**DATASET RECORDS**.
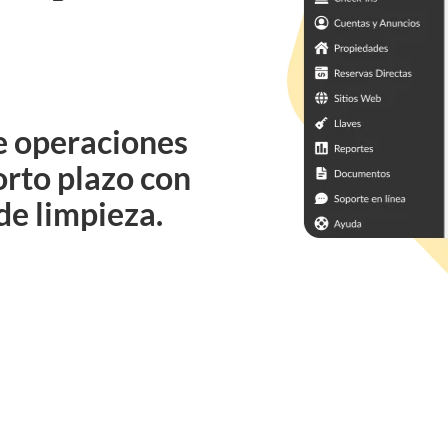
ganar
dinero en
Airbnb?
Blog
Webinars
de operaciones
Solicitud
orto plazo con
de función
de limpieza.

**REQUIRED ACTION**. Repeat the listing in full and to the letter, excluding every image.

**RESULT FOR THIS EXERCISE**.
ganar
dinero en
Airbnb?
Blog
Webinars
de operaciones
Solicitud
orto plazo con
de función
de limpieza.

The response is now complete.